Cuiabá
Futebol Brasileirão Série B

Cuiabá reclama de calotes: futebol brasileiro está sujeito a isso?

Nesta quarta-feira (26), Cristiano Dresch, presidente do Cuiabá, fez duras críticas à Câmara Nacional de Resolução de Disputas (CNRD), órgão criado pela CBF para intermediar conflitos entre federações e clubes. Com valores pendentes a receber de Corinthians, Santos e Atlético-MG, o dirigente afirmou que o sistema atual favorece a inadimplência e facilita o descumprimento de acordos financeiros.

A CNRD foi estabelecida em 2015 pela Confederação Brasileira de Futebol (CBF) com o propósito de agilizar a resolução de disputas no futebol brasileiro, evitando a necessidade de processos judiciais. No entanto, o Cuiabá se sente prejudicado pelo funcionamento do órgão, especialmente após a implementação de planos coletivos de parcelamento de débitos para clubes devedores, que muitas vezes ignoram juros e flexibilizam o cumprimento dos contratos.

Dívidas de clubes com o Cuiabá

O Cuiabá pode deixar de receber aproximadamente R$ 34 milhões devidos por Corinthians, Santos e Atlético-MG. O Corinthians, por exemplo, contratou o volante Raniele por três milhões de euros, divididos em quatro prestações, mas os atrasos elevaram a dívida para cerca de R$ 19 milhões. No total, o clube paulista deve R$ 55 milhões na CNRD e propôs um parcelamento em dez anos, sem juros, apenas com correção da inflação. Essa proposta resultaria em um prejuízo de aproximadamente R$ 2,28 milhões por ano para o Cuiabá, apenas em juros não cobrados.

O Santos também está em débito com a equipe mato-grossense. Desde 30 de janeiro, o clube não quitou a última parcela de um milhão de euros pela compra do zagueiro Joaquim, realizada em fevereiro de 2023. Devido ao atraso, uma multa de 30% foi aplicada, elevando a dívida para 1,3 milhão de euros. Além disso, o Cuiabá manteve 30% dos direitos econômicos do atleta, que foi revendido ao futebol mexicano. Apesar de ter recebido a segunda parcela dessa venda no último dia 11, o Santos ainda não repassou o valor ao Cuiabá. Mesmo enfrentando dificuldades financeiras, o clube conseguiu um acordo coletivo na CNRD para o pagamento de 17 processos, sem a incidência de juros.

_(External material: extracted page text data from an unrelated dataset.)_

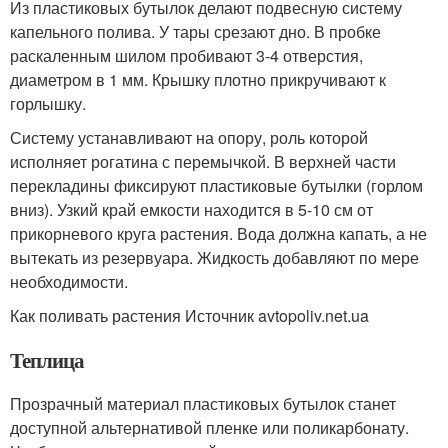
Из пластиковых бутылок делают подвесную систему
капельного полива. У тары срезают дно. В пробке
раскаленным шилом пробивают 3-4 отверстия,
диаметром в 1 мм. Крышку плотно прикручивают к
горлышку.
Систему устанавливают на опору, роль которой
исполняет рогатина с перемычкой. В верхней части
перекладины фиксируют пластиковые бутылки (горлом
вниз). Узкий край емкости находится в 5-10 см от
прикорневого круга растения. Вода должна капать, а не
вытекать из резервуара. Жидкость добавляют по мере
необходимости.
Как поливать растения Источник avtopoliv.net.ua
Теплица
Прозрачный материал пластиковых бутылок станет
доступной альтернативой пленке или поликарбонату.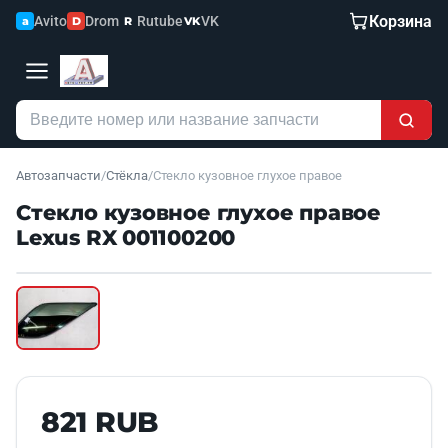
Корзина
Avito
Drom
Rutube
VK
a
D
R
VK
Автозапчасти
/
Стёкла
/
Стекло кузовное глухое правое
Стекло кузовное глухое правое
Lexus RX 001100200
Наведите для увеличения
Б/У В НАЛИЧИИ
821 RUB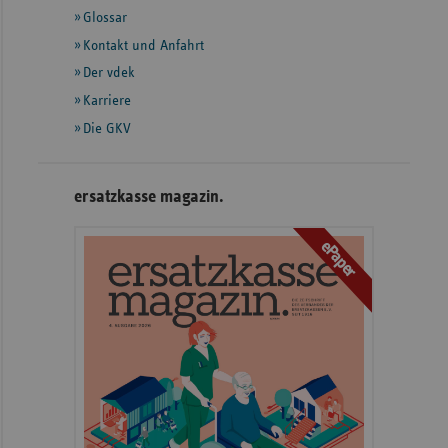
Glossar
weiteren
Informationen
Kontakt und Anfahrt
Der vdek
Karriere
Die GKV
ersatzkasse magazin.
ePaper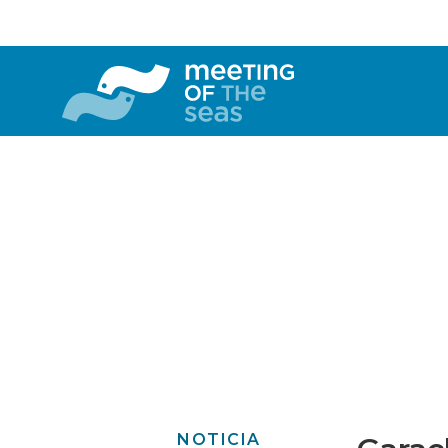
NOTICIA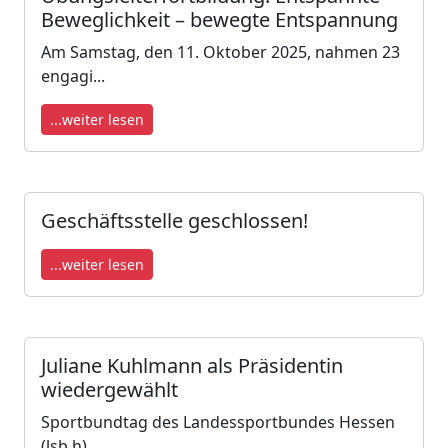
Beweglichkeit – bewegte Entspannung
Am Samstag, den 11. Oktober 2025, nahmen 23
engagi...
...weiter lesen
Geschäftsstelle geschlossen!
...weiter lesen
Juliane Kuhlmann als Präsidentin
wiedergewählt
Sportbundtag des Landessportbundes Hessen
(lsb h) ...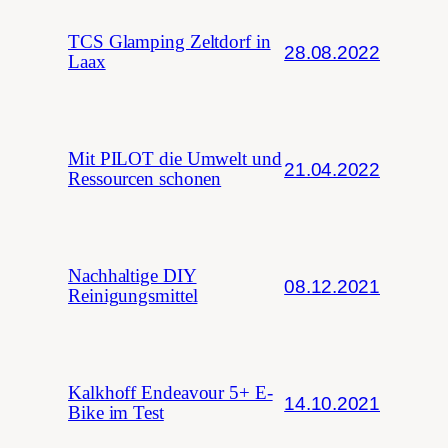
TCS Glamping Zeltdorf in
28.08.2022
Laax
Mit PILOT die Umwelt und
21.04.2022
Ressourcen schonen
Nachhaltige DIY
08.12.2021
Reinigungsmittel
Kalkhoff Endeavour 5+ E-
14.10.2021
Bike im Test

Já o Atlético-MG adquiriu o atacante Deyverson por R$ 4,5 milhões, a serem pagos em quatro parcelas. O Galo quitou a primeira prestação de R$ 500 mil, mas não efetuou o pagamento da segunda, que venceu em 15 de setembro do ano passado. Diante do não cumprimento do compromisso, o Cuiabá acionou a CNRD para cobrar a dívida.

Insatisfação do Cuiabá com a CNRD

O presidente Cristiano Dresch reforçou seu descontentamento com a atuação da CNRD, argumentando que o órgão, ao permitir acordos que flexibilizam os pagamentos e isentam os clubes de juros, está incentivando a inadimplência no futebol brasileiro. Segundo ele, o sistema atual beneficia equipes que continuam ativas no mercado da bola sem honrar seus compromissos financeiros.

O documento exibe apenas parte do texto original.